Only You. By Robin Cruise. Pictures by Margaret Chodos-Irvine. Harcourt. $16.
These books are about as different as picture books can be, but both offer excellent melding of text and illustrations, stories that fit neatly into rhyme, and a great deal of reading satisfaction. Just pick your preference – something weird and hilarious, or something heartfelt and emotionally true – and make your choice. Or choose both books, since most families have quite a range of emotions themselves.

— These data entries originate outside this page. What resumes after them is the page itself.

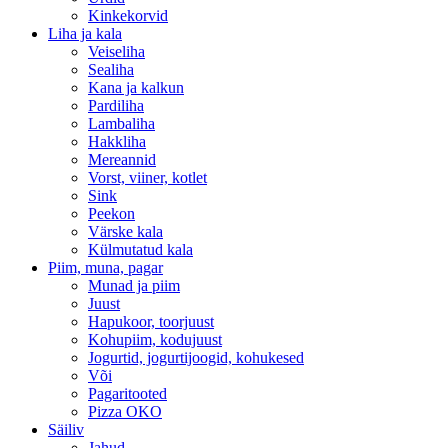
Kinkekorvid
Liha ja kala
Veiseliha
Sealiha
Kana ja kalkun
Pardiliha
Lambaliha
Hakkliha
Mereannid
Vorst, viiner, kotlet
Sink
Peekon
Värske kala
Külmutatud kala
Piim, muna, pagar
Munad ja piim
Juust
Hapukoor, toorjuust
Kohupiim, kodujuust
Jogurtid, jogurtijoogid, kohukesed
Või
Pagaritooted
Pizza OKO
Säiliv
Jahud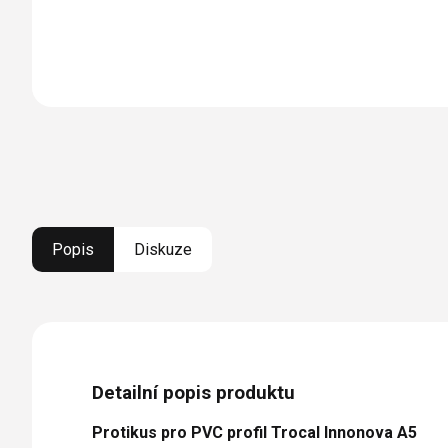
Popis
Diskuze
Detailní popis produktu
Protikus pro PVC profil Trocal Innonova A5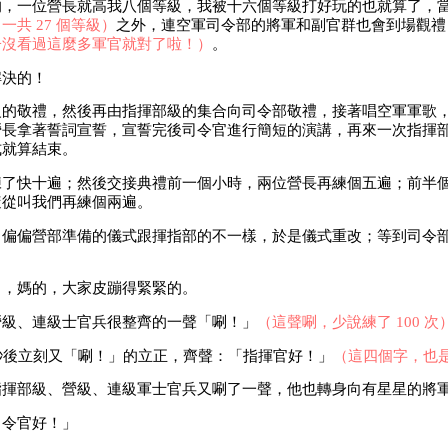
的，一位營長就高我八個等級，我被十六個等級打好玩的也就算了，
共 27 個等級）
之外，連空軍司令部的將軍和副官群也會到場觀禮，
子沒看過這麼多軍官就對了啦！）
。
解決的！
級的敬禮，然後再由指揮部級的集合向司令部敬禮，接著唱空軍軍歌
營長拿著誓詞宣誓，宣誓完後司令官進行簡短的演講，再來一次指揮
式就算結束。
練了快十遍；然後交接典禮前一個小時，兩位營長再練個五遍；前半
隨從叫我們再練個兩遍。
，偏偏營部準備的儀式跟揮指部的不一樣，於是儀式重改；等到司令
了，媽的，大家皮蹦得緊緊的。
營級、連級士官兵很整齊的一聲「唰！」
（這聲唰，少說練了 100 次
 秒後立刻又「唰！」的立正，齊聲：「指揮官好！」
（這四個字，也是
指揮部級、營級、連級軍士官兵又唰了一聲，他也轉身向有星星的將
司令官好！」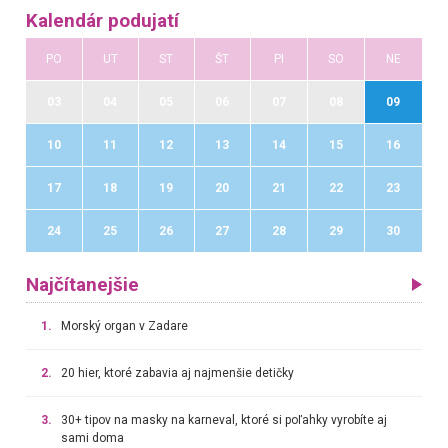
Kalendár podujatí
PO
UT
ST
ŠT
PI
SO
NE
03
04
05
06
07
08
09
10
11
12
13
14
15
16
17
18
19
20
21
22
23
24
25
26
27
28
29
30
Najčítanejšie
1.
Morský organ v Zadare
2.
20 hier, ktoré zabavia aj najmenšie detičky
3.
30+ tipov na masky na karneval, ktoré si poľahky vyrobíte aj
sami doma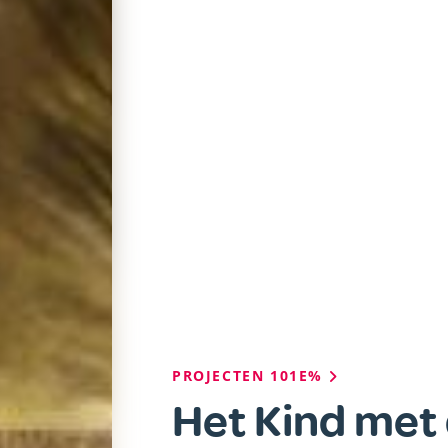
Kruimelpad
PROJECTEN 101E%
Het Kind met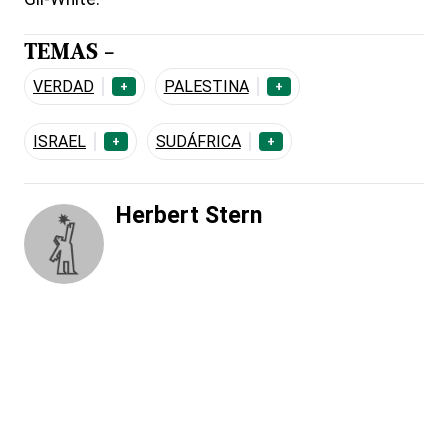
TEMAS -
VERDAD
PALESTINA
+
+
ISRAEL
SUDÁFRICA
+
+
Herbert Stern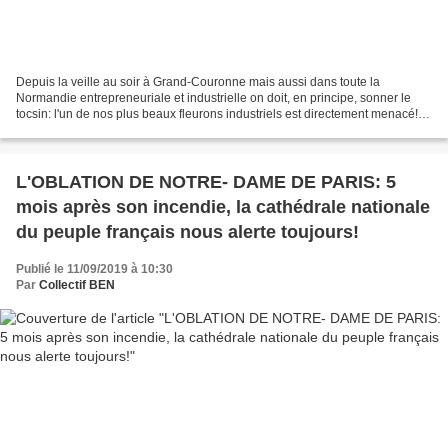
Depuis la veille au soir à Grand-Couronne mais aussi dans toute la
Normandie entrepreneuriale et industrielle on doit, en principe, sonner le
tocsin: l'un de nos plus beaux fleurons industriels est directement menacé!
"Ceci tuera cela." Victor Hugo, exergue...
L'OBLATION DE NOTRE- DAME DE PARIS: 5
mois après son incendie, la cathédrale nationale
du peuple français nous alerte toujours!
Publié le 11/09/2019 à 10:30
Par
Collectif BEN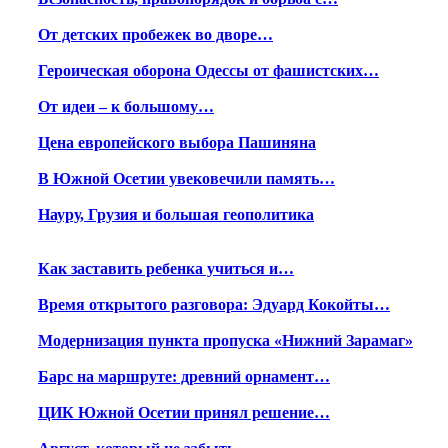
От детских пробежек во дворе…
Героическая оборона Одессы от фашистских…
От идеи – к большому…
Цена европейского выбора Пашиняна
В Южной Осетии увековечили память…
Науру, Грузия и большая геополитика
Как заставить ребенка учиться и…
Время открытого разговора: Эдуард Кокойты…
Модернизация пункта пропуска «Нижний Зарамаг»
Барс на маршруте: древний орнамент…
ЦИК Южной Осетии принял решение…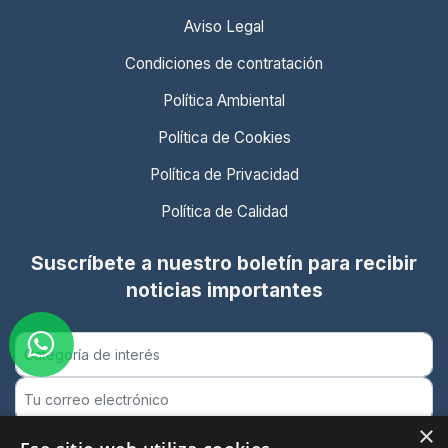
Aviso Legal
Condiciones de contratación
Política Ambiental
Política de Cookies
Política de Privacidad
Política de Calidad
Suscríbete a nuestro boletín para recibir
noticias importantes
×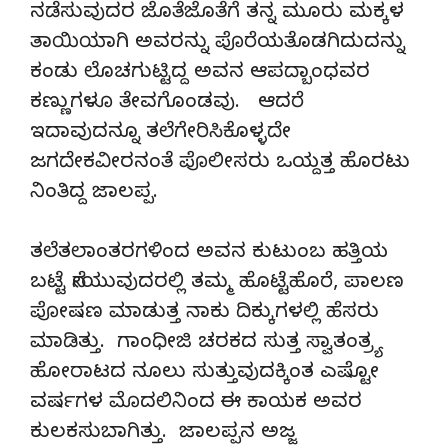
ನಡೆಸುವುದರ ಜೊತೆಜೊತೆಗೆ ತನ್ನ ಮೂರು ಮಕ್ಕಳ
ತಾಯಿಯಾಗಿ ಅವರನ್ನು ಪೊರೆಯತೊಡಗಿದುದನ್ನು
ಕಂಡು ಲೊಚಗುಟ್ಟಿದ್ದ ಅವನ ಆಪದ್ಬಾಂಧವರ
ಕಣ್ಣುಗಳೂ ತೇವಗೊಂಡವು. ಆದರೆ
ಇದಾವುದನ್ನೂ ತಲೆಗೇರಿಸಿಕೊಳ್ಳದೇ
ಜಗದೇಕವೀರನಂತೆ ಪೊಲೀಸರು ಒಯ್ದತ್ತ ಹೊರಟು
ನಿಂತಿದ್ದ ಜಾಲಪ್ಪ.
ತಲೆತಲಾಂತರಗಳಿಂದ ಅವನ ಕುಟುಂಬ ಹತ್ತಿಯ
ಬಟ್ಟೆ ನೇಯುವುದರಲ್ಲಿ ತಮ್ಮ ಹೊಟ್ಟೆಹೊರೆ, ಪಾಲಣ
ಪೋಷಣ ಮಾಡುತ್ತ ನಾಕು ದಿಕ್ಕುಗಳಲ್ಲಿ ಹೆಸರು
ಮಾಡಿತ್ತು. ಗಾಂಧೀಜಿ ಚರಕದ ಸುತ್ತ ಸ್ವಾತಂತ್ರ್ಯ
ಹೋರಾಟದ ನೂಲು ಸುತ್ತುವುದಕ್ಕಿಂತ ಎಷ್ಟೋ
ವರ್ಷಗಳ ಮೊದಲಿನಿಂದ ಈ ಕಾಯಕ ಅವರ
ಕುಲಕಸುಬಾಗಿತ್ತು. ಜಾಲಪ್ಪನ ಅಜ್ಜ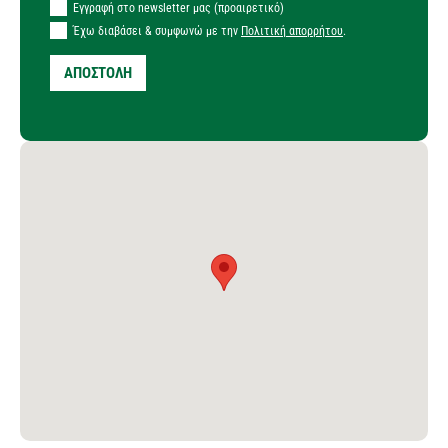
Εγγραφή στο newsletter μας (προαιρετικό)
Έχω διαβάσει & συμφωνώ με την
Πολιτική απορρήτου
.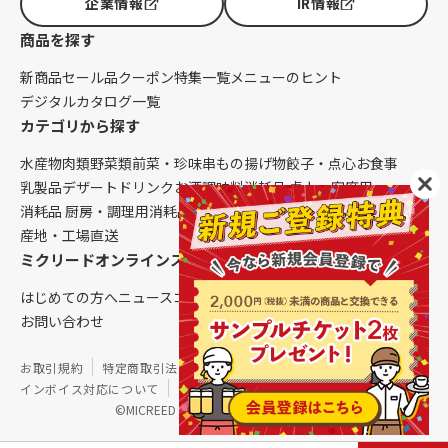
企業情報
IR情報
商品を探す
新商品
セール品
クーポン
特集一覧
メニューのヒント
デジタルカタログ一覧
カテゴリから探す
水産物
肉類
野菜類
前菜・珍味
串もの
揚げ物
餃子・点心
お食事
乳製品
デザート
ドリンク
お酒
調味料
消耗品 卓上・客席用
消耗品 厨房・調理用
消耗品 クレンリネス
生鮮品（配送便限定）
産地・工場直送
ミクリードオンラインストアについて
はじめての方へ
ニュース
コラム
ご利用ガイド
会社概要
お問い合わせ
お取引規約
特定商取引法に基づく表記
個人情報保護方針
インボイス対応について
サイトマップ
©MICREED CO.,LTD. All Rights Reserved.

My Life as a Chicken is the story of Pauline Poulet “as told to Ellen A. Kelley,” and Kelley certainly does tell it. Pauline hatches, grows to maturity (very quickly), and sets about her daily work of laying eggs. All is well for a while. Then: “But round my roost I hear suspicious/ words like ‘Chicken pie, delicious.’/ Has Farmer hatched a crafty plan/ to throw me in a frying pan?” With a loud “Bawwwk!” Pauline escapes, and then it’s “perils of Pauline” time (even if kids and many parents won’t realize that the phrase refers to an old-time series of adventures with a cliff-hanger at the end of every one). There’s the run through the woods, the encounter with the tornado, the soaking in the ocean, the capture by pirate cats, the escape in a hot-air balloon, and more – all to the tune of this resourceful hen’s repeated cry, “Pauline, Prevail!” And prevail she eventually does, finding a happy home at last in an ending as unbelievable (but satisfying) as everything else here. Highly satisfying, too, are the pictures by Michael Slack, without which My Life as a Chicken would not have nearly so much charm. The expressiveness of Pauline’s eyes is a wonder to behold, and the perils she faces are drawn with great style, from the huge-headed and toothy fox…to the evil-eyed octopus (apparently with only five arms, though, which would make it a pentapus)…to the one-eyed, peg-legged pirate cook.
Margaret Chodos-Irvine brings an entirely different sense of style to the pictures in Only You, a simple and lovely book about the many ways a parent loves a child. Everything here is done in gentle curves – there’s not a hard edge in the book, and that makes perfect sense. Colors are gentle, too, attractive but not too bright. And the simple expressiveness of a child’s joy, sleepiness or loving cuddle is beautifully shown through stylized faces that brim with real emotion. Robin Cruise’s text goes well with the pictures, but it is almost as if the words illustrate the portrayals of characters rather than the other way around: “I love your laugh, your frown, your grin./ I love you from the outside in!” Chodos-Irvine’s pictures combine techniques from several forms of printmaking to create something that is new, striking, highly attractive, and a perfect fit for this gentle tale of the multifaceted love between parent and child.